The original cell (the fertilized egg) divides into two cells, which in turn divide into four cells, which then divide into eight cells, and so on. This process of cell division is termed "proliferation". As the cells in the embryo proliferate, some of them begin to express different subsets of genes such that different groups of cells eventually become different tissues of the body.
After the tissues form, for example the lung, the vast majority of cells in the tissue stop dividing. These cells express the subset of genes coding for proteins that allow the cell to carry out the various functions of the lung. Cell division is held in check by several hundred key regulatory proteins that block different steps in the cell division process.
In cancer cells, some of the proteins that block cell division lose their ability to function. This loss of function occurs when chemical changes occur in the DNA molecule containing the gene that specifies the protein. These changes are usually caused by highly reactive chemicals that enter the body and "mutate" (alter) the DNA. Such chemicals are found in cigarette smoke, certain foods, and can even be produced by the multitude of chemical reactions that naturally occur in the body.
In simple terms, cancer cells that have mutations in these key regulatory genes begin to proliferate into cancerous tumors. These cancer cells become less like mature tissue cells and more like embryonic cells. As they continue to divide, some cancer cells acquire the ability to break away from the original tumor and form new tumors in other parts of the body. This process is termed "metastasis". For example, primary colon cancers will often metastasize to the liver to form secondary cancers.

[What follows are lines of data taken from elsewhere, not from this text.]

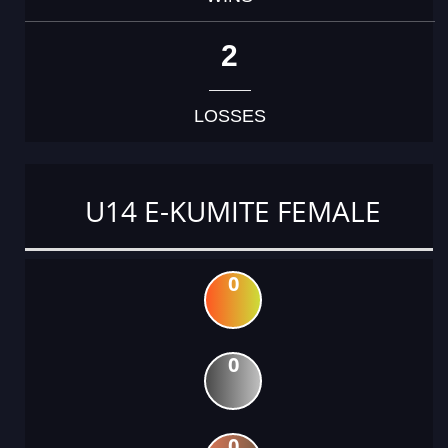
2
LOSSES
U14 E-KUMITE FEMALE
0
0
0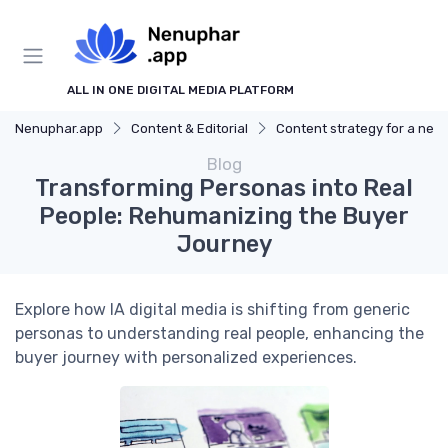
ALL IN ONE DIGITAL MEDIA PLATFORM
Nenuphar.app
Content & Editorial
Content strategy for a new media
Blog
Transforming Personas into Real
People: Rehumanizing the Buyer
Journey
Explore how IA digital media is shifting from generic
personas to understanding real people, enhancing the
buyer journey with personalized experiences.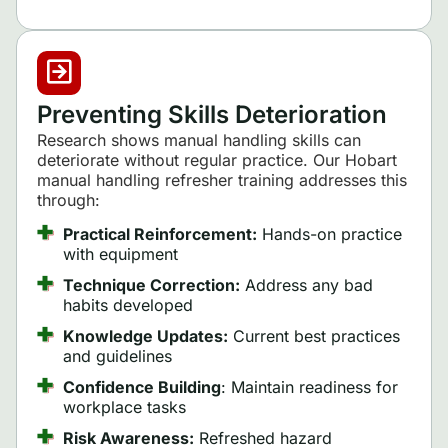
Preventing Skills Deterioration
Research shows manual handling skills can
deteriorate without regular practice. Our Hobart
manual handling refresher training addresses this
through:
Practical Reinforcement:
Hands-on practice
with equipment
Technique Correction:
Address any bad
habits developed
Knowledge Updates:
Current best practices
and guidelines
Confidence Building
: Maintain readiness for
workplace tasks
Risk Awareness:
Refreshed hazard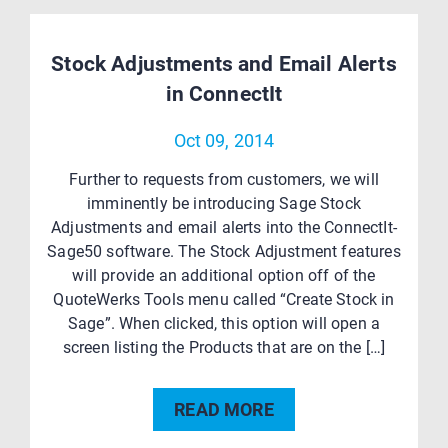
Stock Adjustments and Email Alerts
in ConnectIt
Oct 09, 2014
Further to requests from customers, we will
imminently be introducing Sage Stock
Adjustments and email alerts into the ConnectIt-
Sage50 software. The Stock Adjustment features
will provide an additional option off of the
QuoteWerks Tools menu called “Create Stock in
Sage”. When clicked, this option will open a
screen listing the Products that are on the […]
READ MORE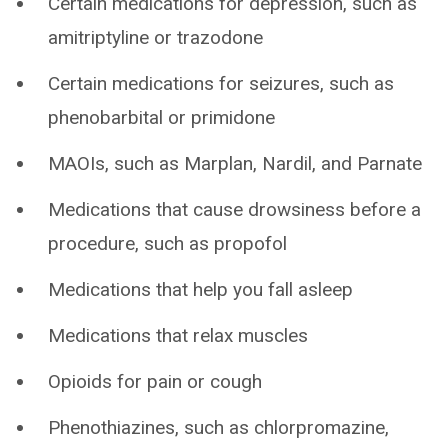
Certain medications for depression, such as
amitriptyline or trazodone
Certain medications for seizures, such as
phenobarbital or primidone
MAOIs, such as Marplan, Nardil, and Parnate
Medications that cause drowsiness before a
procedure, such as propofol
Medications that help you fall asleep
Medications that relax muscles
Opioids for pain or cough
Phenothiazines, such as chlorpromazine,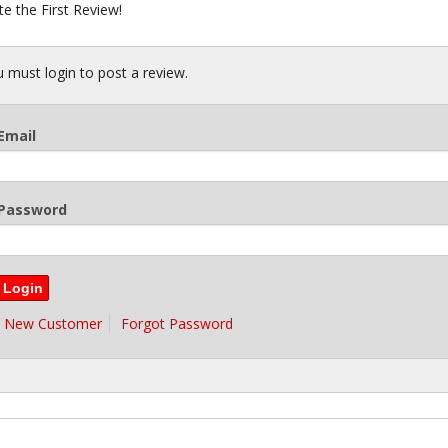
te the First Review!
 must login to post a review.
Email
Password
New Customer
Forgot Password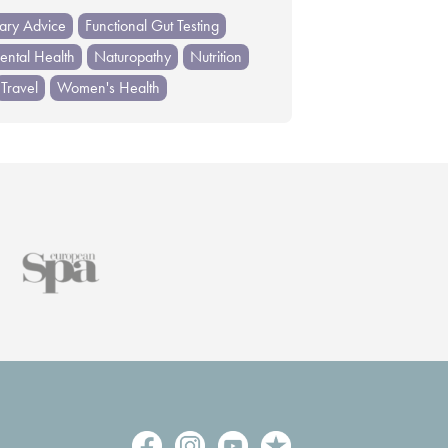
tary Advice
Functional Gut Testing
ntal Health
Naturopathy
Nutrition
Travel
Women's Health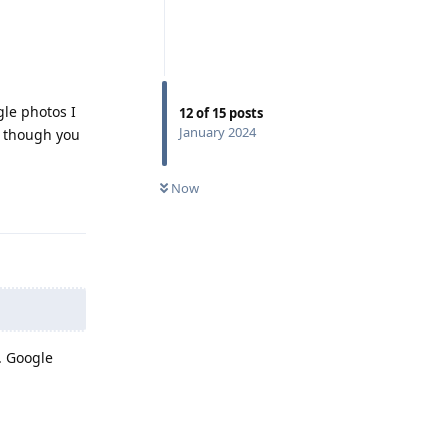
gle photos I
12
of
15
posts
January 2024
n though you
Now
Reply
. Google
Reply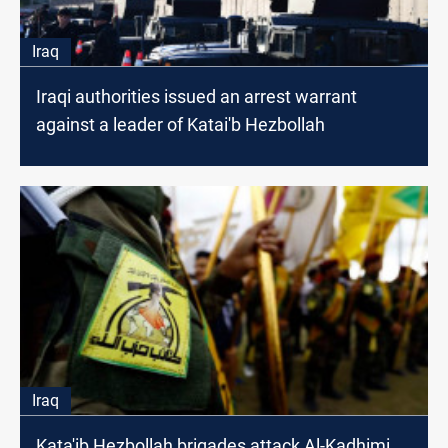
Iraq
Iraqi authorities issued an arrest warrant
against a leader of Katai'b Hezbollah
Iraq
Kata'ib Hezbollah brigades attack Al-Kadhimi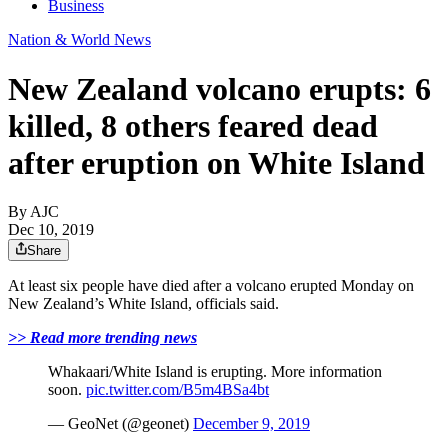
Business
Nation & World News
New Zealand volcano erupts: 6
killed, 8 others feared dead
after eruption on White Island
By AJC
Dec 10, 2019
Share
At least six people have died after a volcano erupted Monday on
New Zealand’s White Island, officials said.
>> Read more trending news
Whakaari
/White Island is erupting. More information
soon.
pic.twitter.com/B5m4BSa4bt
—
GeoNet
(@
geonet
)
December 9, 2019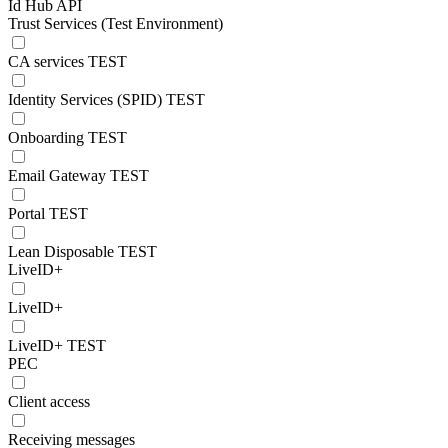
Id Hub API
Trust Services (Test Environment)
CA services TEST
Identity Services (SPID) TEST
Onboarding TEST
Email Gateway TEST
Portal TEST
Lean Disposable TEST
LiveID+
LiveID+
LiveID+ TEST
PEC
Client access
Receiving messages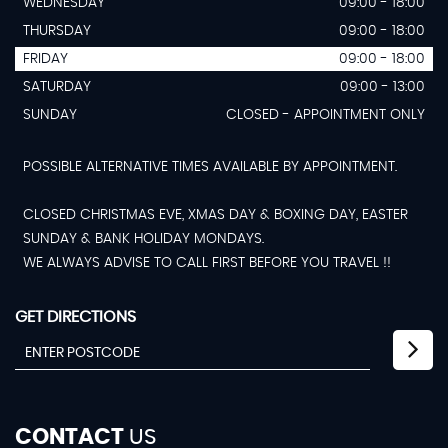
WEDNESDAY
09:00 - 18:00
THURSDAY
09:00 - 18:00
FRIDAY
09:00 - 18:00
SATURDAY
09:00 - 13:00
SUNDAY
CLOSED - APPOINTMENT ONLY
POSSIBLE ALTERNATIVE TIMES AVAILABLE BY APPOINTMENT.
CLOSED CHRISTMAS EVE, XMAS DAY & BOXING DAY, EASTER
SUNDAY & BANK HOLIDAY MONDAYS.
WE ALWAYS ADVISE TO CALL FIRST BEFORE YOU TRAVEL !!
GET DIRECTIONS
CONTACT
US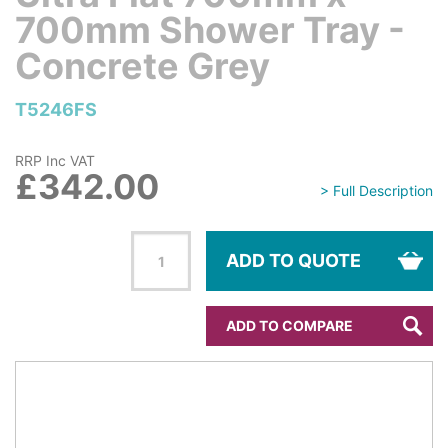
700mm Shower Tray -
Concrete Grey
T5246FS
RRP Inc VAT
£342.00
> Full Description
ADD TO QUOTE
ADD TO COMPARE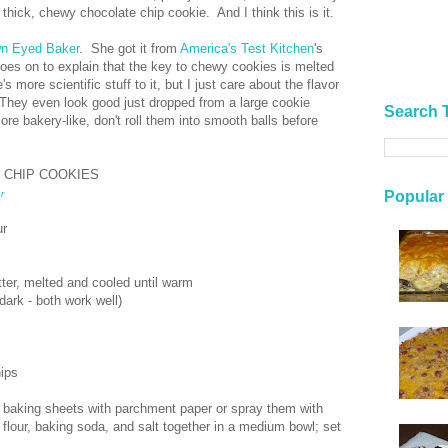
, thick, chewy chocolate chip cookie. And I think this is it.
n Eyed Baker
. She got it from
America's Test Kitchen
's
oes on to explain that the key to chewy cookies is melted
 more scientific stuff to it, but I just care about the flavor
They even look good just dropped from a large cookie
Search 
re bakery-like, don't roll them into smooth balls before
 CHIP COOKIES
Popular
r
ur
tter, melted and cooled until warm
dark - both work well)
ips
 baking sheets with parchment paper or spray them with
flour, baking soda, and salt together in a medium bowl; set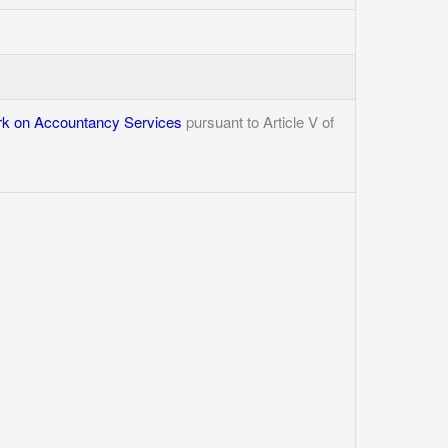
k on Accountancy Services
pursuant to Article V of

Using genetic engineering methods, VirRx scientists have modified some of the adenovirus genes such that the virus will attack only cancer cells in the body. The modified virus is termed a "vector". VirRx has constructed and characterized more than 10 different vectors, each with different properties. One genetic change takes advantage of two basic properties of cancer cells, namely that the cells are proliferating and resemble embryonic cells. Thus, a subset of the adenovirus genes is altered such that the vector can only replicate in cancer cells. The vector will not replicate in normal cells, which are not proliferating and are fully mature. Some of the VirRx vectors will only replicate in cells of certain types of cancer. With all the vectors, another adenovirus gene has been changed such that the vector can disrupt the cell very efficiently after new vector particles have formed. This feature increases the ease with which the vector can spread from one cell to another.
As a first step to treating cancer the vector will be injected directly into the cancerous tumor. The vector is expected to infect the cells in the tumor, replicate in these cells, disrupt the cells at the culmination of replication, and spread to other cells. In a few days or weeks, the vector should spread to all the cells in the tumor, eliminating the tumor. The vector cannot replicate in the surrounding normal cells, so these cells will not be affected. Thus, the vector is targeted specifically to tumors.

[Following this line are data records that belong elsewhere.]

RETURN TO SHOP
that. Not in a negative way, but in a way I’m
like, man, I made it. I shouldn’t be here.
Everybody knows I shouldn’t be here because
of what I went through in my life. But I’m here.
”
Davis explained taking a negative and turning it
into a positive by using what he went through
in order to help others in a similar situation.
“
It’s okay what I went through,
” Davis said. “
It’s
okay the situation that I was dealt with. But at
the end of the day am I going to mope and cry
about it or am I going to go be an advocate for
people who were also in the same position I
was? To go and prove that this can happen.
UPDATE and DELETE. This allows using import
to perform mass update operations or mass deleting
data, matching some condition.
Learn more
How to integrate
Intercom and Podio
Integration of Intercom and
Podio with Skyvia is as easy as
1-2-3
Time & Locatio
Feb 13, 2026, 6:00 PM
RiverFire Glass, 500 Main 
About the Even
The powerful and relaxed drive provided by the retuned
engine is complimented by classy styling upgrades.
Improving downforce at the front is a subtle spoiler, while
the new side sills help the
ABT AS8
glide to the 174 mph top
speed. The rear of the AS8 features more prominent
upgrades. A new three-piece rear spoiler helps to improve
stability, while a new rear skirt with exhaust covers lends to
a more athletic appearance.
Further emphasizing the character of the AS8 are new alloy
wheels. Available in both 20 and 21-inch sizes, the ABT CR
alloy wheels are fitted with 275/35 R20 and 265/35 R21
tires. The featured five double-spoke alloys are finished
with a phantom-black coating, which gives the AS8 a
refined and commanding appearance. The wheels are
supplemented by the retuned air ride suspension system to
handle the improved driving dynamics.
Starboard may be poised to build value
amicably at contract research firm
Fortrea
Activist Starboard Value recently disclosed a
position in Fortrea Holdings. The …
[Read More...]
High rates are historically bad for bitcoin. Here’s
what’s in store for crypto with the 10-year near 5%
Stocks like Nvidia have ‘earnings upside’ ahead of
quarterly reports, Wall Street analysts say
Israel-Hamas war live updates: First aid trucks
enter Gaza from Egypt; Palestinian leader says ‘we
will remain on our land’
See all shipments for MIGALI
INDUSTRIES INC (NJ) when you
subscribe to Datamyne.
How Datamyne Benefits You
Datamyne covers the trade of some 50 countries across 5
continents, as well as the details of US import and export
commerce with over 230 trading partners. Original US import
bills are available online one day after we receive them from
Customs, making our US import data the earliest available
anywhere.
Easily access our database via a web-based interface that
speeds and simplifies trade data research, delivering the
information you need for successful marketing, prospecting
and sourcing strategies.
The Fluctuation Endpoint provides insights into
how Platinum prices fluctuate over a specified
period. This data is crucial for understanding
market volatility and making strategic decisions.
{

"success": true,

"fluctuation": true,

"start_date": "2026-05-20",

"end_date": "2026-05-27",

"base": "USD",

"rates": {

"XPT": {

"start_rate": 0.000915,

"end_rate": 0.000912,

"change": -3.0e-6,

VirRx's vector system should be effective against many different types of human cancer. In initial applications, it should be especially valuable for those cancers that have become resistant to chemo- or radiation therapy, and/or that cannot be removed with surgery. The vector could be used alone or in combination with traditional therapies.
VirRx has validated its vector system in a large series of experiments with human cancer and normal cells growing in the laboratory. VirRx has also shown that the vectors are effective against cancers growing in experimental mice. VirRx plans to test one or more of its vectors in a Phase I trial for human cancer. This trial will address the safety and efficacy of the vector.